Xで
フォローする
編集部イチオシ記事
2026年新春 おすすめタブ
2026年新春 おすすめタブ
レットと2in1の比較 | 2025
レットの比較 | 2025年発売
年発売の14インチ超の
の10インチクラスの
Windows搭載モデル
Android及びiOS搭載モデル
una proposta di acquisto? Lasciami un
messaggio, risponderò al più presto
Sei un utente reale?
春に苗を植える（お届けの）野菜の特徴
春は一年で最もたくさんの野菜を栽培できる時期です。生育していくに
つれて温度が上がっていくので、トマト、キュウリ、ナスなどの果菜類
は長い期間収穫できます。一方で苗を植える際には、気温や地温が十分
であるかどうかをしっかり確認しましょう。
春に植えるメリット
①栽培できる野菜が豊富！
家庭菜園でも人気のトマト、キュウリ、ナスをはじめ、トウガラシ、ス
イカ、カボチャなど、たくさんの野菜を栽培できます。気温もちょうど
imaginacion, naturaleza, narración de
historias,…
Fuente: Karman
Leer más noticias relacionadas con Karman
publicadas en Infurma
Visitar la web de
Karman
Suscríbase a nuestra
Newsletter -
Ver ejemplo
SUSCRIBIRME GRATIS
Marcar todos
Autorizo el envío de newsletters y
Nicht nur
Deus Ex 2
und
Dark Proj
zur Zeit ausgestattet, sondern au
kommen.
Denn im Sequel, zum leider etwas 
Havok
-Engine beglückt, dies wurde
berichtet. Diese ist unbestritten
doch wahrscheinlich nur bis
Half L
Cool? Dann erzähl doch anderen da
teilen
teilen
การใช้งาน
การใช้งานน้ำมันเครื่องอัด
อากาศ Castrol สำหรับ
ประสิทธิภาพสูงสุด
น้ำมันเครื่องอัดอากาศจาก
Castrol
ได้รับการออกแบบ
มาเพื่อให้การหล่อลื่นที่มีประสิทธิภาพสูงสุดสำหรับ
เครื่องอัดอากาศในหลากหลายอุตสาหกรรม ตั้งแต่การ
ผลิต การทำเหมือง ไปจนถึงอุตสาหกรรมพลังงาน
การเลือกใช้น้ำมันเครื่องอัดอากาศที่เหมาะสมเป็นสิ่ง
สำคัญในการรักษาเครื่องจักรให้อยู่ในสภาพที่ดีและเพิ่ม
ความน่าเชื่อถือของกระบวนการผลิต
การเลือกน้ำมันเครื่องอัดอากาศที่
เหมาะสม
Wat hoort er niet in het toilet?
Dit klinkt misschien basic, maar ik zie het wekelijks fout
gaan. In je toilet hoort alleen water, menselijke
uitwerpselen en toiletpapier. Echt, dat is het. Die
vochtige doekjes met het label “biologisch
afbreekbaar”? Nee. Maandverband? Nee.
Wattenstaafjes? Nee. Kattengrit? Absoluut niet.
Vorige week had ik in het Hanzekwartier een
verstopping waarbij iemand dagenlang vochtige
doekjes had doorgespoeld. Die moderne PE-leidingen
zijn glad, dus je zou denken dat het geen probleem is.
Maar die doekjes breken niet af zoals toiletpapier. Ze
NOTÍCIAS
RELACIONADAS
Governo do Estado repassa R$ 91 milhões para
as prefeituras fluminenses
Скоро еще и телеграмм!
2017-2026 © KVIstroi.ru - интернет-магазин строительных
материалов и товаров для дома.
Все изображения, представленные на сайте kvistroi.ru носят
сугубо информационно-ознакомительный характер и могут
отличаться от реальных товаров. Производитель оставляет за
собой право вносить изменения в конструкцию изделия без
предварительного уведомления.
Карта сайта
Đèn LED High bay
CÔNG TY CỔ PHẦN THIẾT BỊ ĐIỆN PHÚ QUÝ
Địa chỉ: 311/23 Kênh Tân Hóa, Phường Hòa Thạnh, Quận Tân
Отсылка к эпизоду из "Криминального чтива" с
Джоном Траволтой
____________________
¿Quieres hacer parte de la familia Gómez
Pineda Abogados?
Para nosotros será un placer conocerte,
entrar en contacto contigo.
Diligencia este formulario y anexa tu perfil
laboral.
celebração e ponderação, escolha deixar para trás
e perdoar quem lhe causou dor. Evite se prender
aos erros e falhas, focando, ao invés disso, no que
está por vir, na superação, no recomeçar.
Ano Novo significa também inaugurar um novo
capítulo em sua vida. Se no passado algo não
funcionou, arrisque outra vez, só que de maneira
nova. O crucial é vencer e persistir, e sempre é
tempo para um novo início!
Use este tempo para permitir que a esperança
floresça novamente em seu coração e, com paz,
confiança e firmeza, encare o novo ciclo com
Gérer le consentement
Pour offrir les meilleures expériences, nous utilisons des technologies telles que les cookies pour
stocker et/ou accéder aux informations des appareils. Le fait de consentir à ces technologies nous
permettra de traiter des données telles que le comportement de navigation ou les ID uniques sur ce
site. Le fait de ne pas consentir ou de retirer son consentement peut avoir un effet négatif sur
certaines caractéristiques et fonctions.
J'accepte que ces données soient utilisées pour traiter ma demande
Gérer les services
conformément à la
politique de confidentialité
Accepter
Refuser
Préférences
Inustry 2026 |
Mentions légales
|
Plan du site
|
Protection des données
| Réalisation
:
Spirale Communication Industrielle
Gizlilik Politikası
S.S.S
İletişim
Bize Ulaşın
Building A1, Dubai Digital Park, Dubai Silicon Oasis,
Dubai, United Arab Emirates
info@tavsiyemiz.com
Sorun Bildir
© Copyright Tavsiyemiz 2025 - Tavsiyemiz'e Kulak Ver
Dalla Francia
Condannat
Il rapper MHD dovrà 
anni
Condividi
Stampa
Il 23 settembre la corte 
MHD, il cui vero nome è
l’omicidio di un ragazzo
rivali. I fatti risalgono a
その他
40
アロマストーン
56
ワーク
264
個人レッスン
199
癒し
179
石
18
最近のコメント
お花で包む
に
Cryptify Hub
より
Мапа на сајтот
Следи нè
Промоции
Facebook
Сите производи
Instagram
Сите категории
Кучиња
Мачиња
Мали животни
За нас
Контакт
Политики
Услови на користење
____________________
**INSTRUCTIONS TO FOLLOW:**
Return each line among the entries that holds the word "toiletpapier".

**REPLY:**
uitwerpselen en toiletpapier. Echt, dat is het. Die
Maar die doekjes breken niet af zoals toiletpapier. Ze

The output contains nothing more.